The good performance of import duty is attributed to an increase in imports of goods that attract import duty. The surcharge on imports was due to the increase in tax paid by key imported items like; personal motor vehicles. The performance of petroleum duty was affected by a reduction in diesel and kerosene fuel import volumes.
Other shortfalls in international trade tax collections were due to major decreases in the tax yield registered in imported goods like; goods motor vehicles, Portland cement, new pneumatic tyres, beet sugar, a flat rolled product of alloy steel, iron/steel bars and un-denatured ethyl alcohol.
Imports vs exports
During the reporting period, Uganda’s imports amounted to Shs15tn posting a growth of 19.04% (Shs2.4trillion) compared to the same period last financial year. The top imported items that registered an increase were gold, palm oil, medicaments, wheat, personal motor vehicles, polymers, polyether’s, motorcycles, insecticides, worn clothing and rolled iron/non-alloy steel.
Noticeable reductions in imports were in vaccines, Portland cement, goods motor vehicle, rice, sorting machinery, the flat rolled product of alloy steel, new pneumatic tyres, and other footwear.

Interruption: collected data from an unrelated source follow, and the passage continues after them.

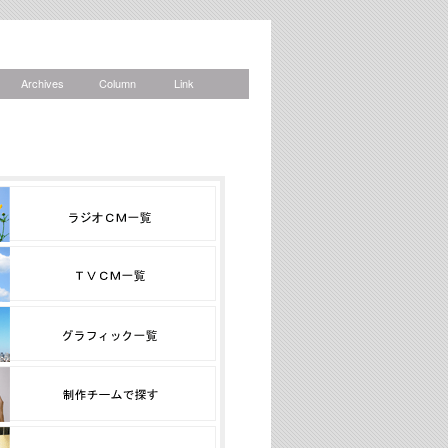
Archives
Column
Link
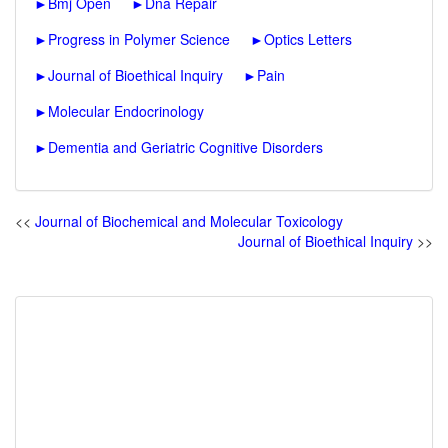
►
Bmj Open
►
Dna Repair
►
Progress in Polymer Science
►
Optics Letters
►
Journal of Bioethical Inquiry
►
Pain
►
Molecular Endocrinology
►
Dementia and Geriatric Cognitive Disorders
<<
Journal of Biochemical and Molecular Toxicology
Journal of Bioethical Inquiry
>>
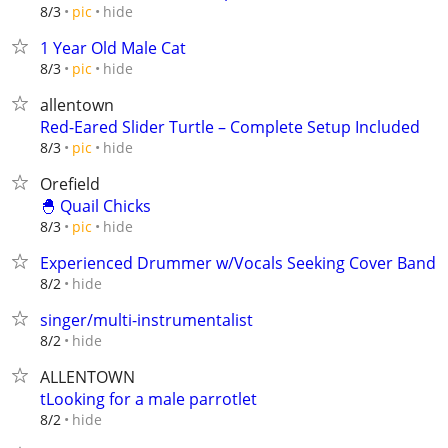
hide
8/3
pic
1 Year Old Male Cat
hide
8/3
pic
allentown
Red-Eared Slider Turtle – Complete Setup Included
hide
8/3
pic
Orefield
🐣 Quail Chicks
hide
8/3
pic
Experienced Drummer w/Vocals Seeking Cover Band
hide
8/2
singer/multi-instrumentalist
hide
8/2
ALLENTOWN
tLooking for a male parrotlet
hide
8/2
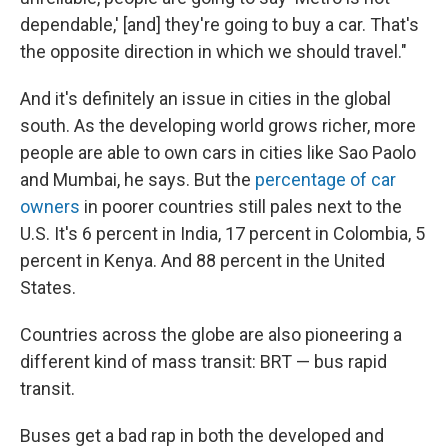
dependable,' [and] they're going to buy a car. That's
the opposite direction in which we should travel."
And it's definitely an issue in cities in the global
south. As the developing world grows richer, more
people are able to own cars in cities like Sao Paolo
and Mumbai, he says. But the
percentage of car
owners
in poorer countries still pales next to the
U.S. It's 6 percent in India, 17 percent in Colombia, 5
percent in Kenya. And 88 percent in the United
States.
Countries across the globe are also pioneering a
different kind of mass transit: BRT — bus rapid
transit.
Buses get a bad rap in both the developed and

The top five sources of Uganda’s imports were China, India, Kenya, Zimbabwe and Japan.
On the other hand, the country’s exports to the rest of the world amounted to Shs4.2trillion- representing an increase of 7.13% (Shs281billion) compared to the same period last financial year. This significant growth of exports was due to improved economic recovery from the COVID-19 pandemic.

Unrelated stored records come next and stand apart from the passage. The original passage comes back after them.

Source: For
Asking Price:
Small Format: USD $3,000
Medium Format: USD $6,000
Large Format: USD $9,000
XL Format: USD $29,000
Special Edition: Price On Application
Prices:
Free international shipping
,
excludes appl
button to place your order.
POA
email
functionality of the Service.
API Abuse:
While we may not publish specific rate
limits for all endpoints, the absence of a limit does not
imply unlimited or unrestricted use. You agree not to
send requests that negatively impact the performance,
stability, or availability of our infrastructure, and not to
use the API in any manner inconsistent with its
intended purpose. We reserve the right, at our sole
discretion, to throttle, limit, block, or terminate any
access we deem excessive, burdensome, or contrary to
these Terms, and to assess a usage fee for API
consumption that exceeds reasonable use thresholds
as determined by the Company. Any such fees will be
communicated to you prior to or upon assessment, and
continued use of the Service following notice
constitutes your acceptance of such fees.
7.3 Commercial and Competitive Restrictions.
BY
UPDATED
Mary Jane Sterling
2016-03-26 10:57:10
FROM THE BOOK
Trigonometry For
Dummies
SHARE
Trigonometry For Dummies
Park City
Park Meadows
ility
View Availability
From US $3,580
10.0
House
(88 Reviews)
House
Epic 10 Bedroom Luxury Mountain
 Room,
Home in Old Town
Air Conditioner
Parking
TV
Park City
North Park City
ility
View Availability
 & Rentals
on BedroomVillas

The top exported items were; coffee, tea, beet sugar, iron/steel bars, wheat/meslin, salted/dry fish, mineral waters, other manufactured tobacco, grain sorghum, brans/sharps, and other residue Viner sheets.
A decrease in exports was registered in fish fillets, mushrooms, cocoa beans, milk and cream, rolled iron/non-alloy steel, dried leguminous vegetables, articles of plastics and beauty make-up.
The five leading destinations for Uganda’s exports were South Sudan, Italy, DRC, Kenya, and Germany.
Rujoki said, by the end of the reporting period, the taxpayer register had 3,067,983 taxpayers – of these, 180,486 were non-individuals and 2,887,497 were individual taxpayers.
Going forward, the revenue target for the second half of the financial year is Shs13.3tn, which accounts for 53.22% of the annual target of Ugx25.1tn.
Rujoki said the remaining half of the year will see the tax body enhance taxpayer education and sensitisation, use of technology and data, and engage with stakeholders in addition to skilling staff to achieve the set target.